Most precancerous conditions of the cervix can be
detected and treated before cancer develops through pelvic exams and Pap smear testing. In
a pelvic exam, the doctor checks the uterus, vagina, ovaries, fallopian tubes, bladder and
rectum. The Pap test is a simple test to detect abnormal cells in and around the cervix.
Women should have regular checkups, including a
pelvic exam and a Pap test, if they are or have been sexually active or if they are age 18
or older. Those who are at increased risk of developing cancer of the cervix should be
especially careful to follow their doctor's advice about checkups.
Symptoms of Cervical Cancer
Precancerous changes of the cervix usually do not
cause pain. They generally do not cause any symptoms and are not detected unless a woman
has a pelvic exam and Pap smear test. Symptoms usually do not appear until abnormal
cervical cells become cancerous. Even early stage cervical cancer may be asymptomatic and
discovered only by Pap smear and/or physical examination.
CIN and very early stage invasive cervical cancer
is usually asymptomatic and discovered because of an abnormal Pap smear. Patients with
early stage cervical cancer may also have irregular vaginal bleeding, which is most often
postcoital, but intermenstrual bleeding or menometorrhagia may occur. Patients with large
cervical cancers or advanced stage disease may present with a foul smelling vaginal
discharge, abnormal vaginal bleeding, pelvic pain or back pain.
When this happens, the most common symptoms are:
Bleeding between regular menstrual periods
Bleeding after sexual intercourse, douching, or
a pelvic exam
Menstrual bleeding longer and heavier than
usual
Bleeding after menopause
Increased vaginal discharge
Diagnosis of Cervical Cancer
Regular screening has been effective in reducing
the incidence and death rate from cervical cancer. The Pap smear is obtained by scraping a
small wooden stick on the outside of the cervix and scraping the inside of the cervix
(endocervix) with a small brush. The Pap smear is a screening test and does not give an
absolute diagnosis. An accurate diagnosis is made by a biopsy of the cervix.

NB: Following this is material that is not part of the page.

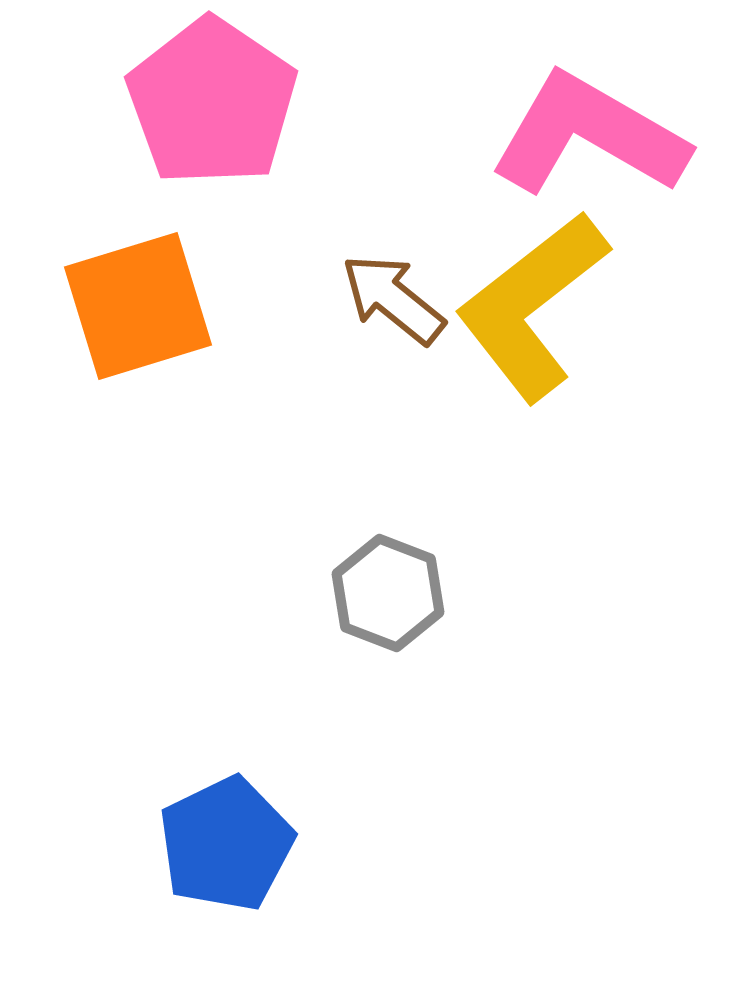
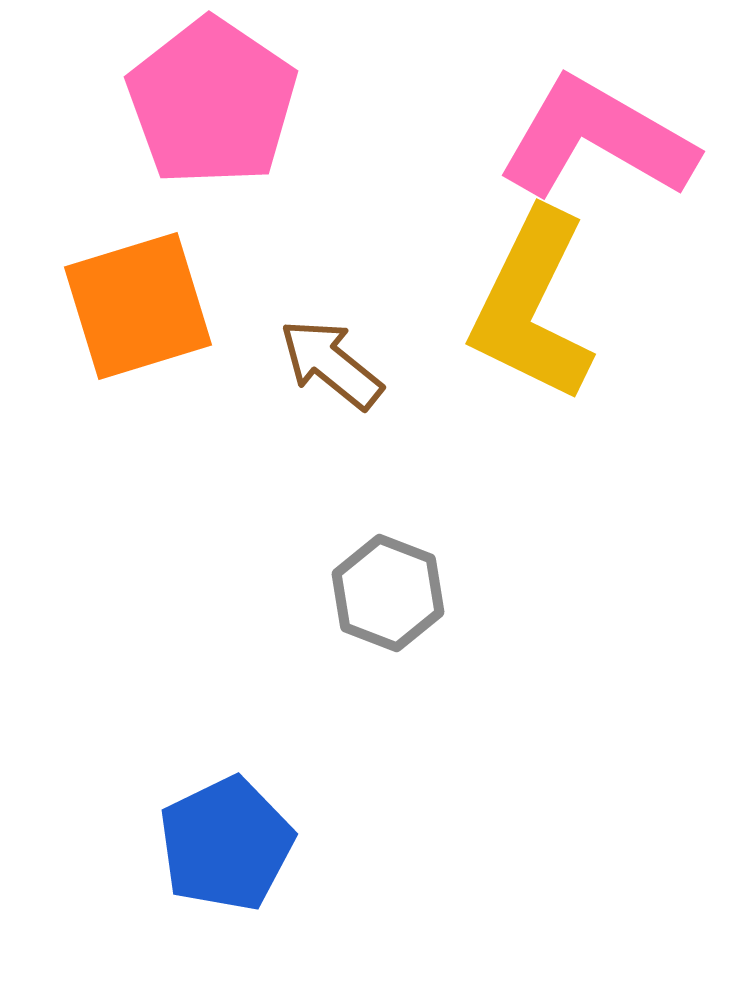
pink L-shape: moved 8 px right, 4 px down
brown arrow: moved 62 px left, 65 px down
yellow L-shape: rotated 26 degrees counterclockwise
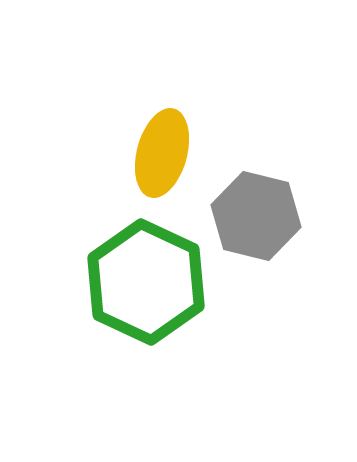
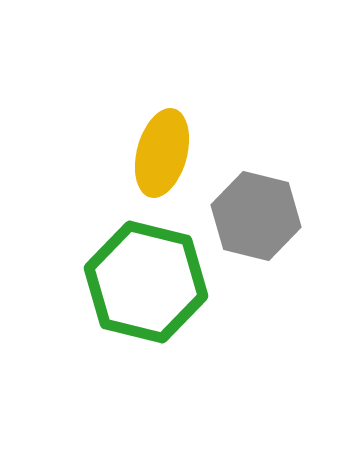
green hexagon: rotated 11 degrees counterclockwise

If cells that are not normal are found on a Pap
smear the doctor will usually need to investigate this further. The next step is usually a
colposcopic exam, which can be done in the office and allows the physician to see a
magnified view of the cervix. Areas on the cervix suspicious for abnormal changes can then
be biopsied at that time. Only a very small amount of tissue is needed in this situtation.
Over 50 million Pap smears are performed annually
in the United States. At least 5% are abnormal requiring further investigation. The source
of abnormal cells is usually the squamous ectocervix or the glandular endocervix. However,
abnormalities of the endometrium, ovaries, fallopian tubes, vagina and vulva may
occasionally contribute to an abnormal Pap smear. The combination of a thorough pelvic
history and pelvic examiniation as well as colposcopy and directed biopsies, if necessary,
are usually required to detect both preinvasive and invasive disease. Gynecologic
oncologists are trained to evaluate patients for premalignant and malignant conditions
of the lower genital tract (reproductive tract).
Thorough colposcopic and histologic (biopsy of
tissue) evaluation should minimize complications that may lead to under-treatment and
over-treatment. Also, preservation of fertility may be a primary concern for many
patients. The appropriate application of colposcopy, biopsies and therapeutic modalitites
can reduce complications leading to infertility.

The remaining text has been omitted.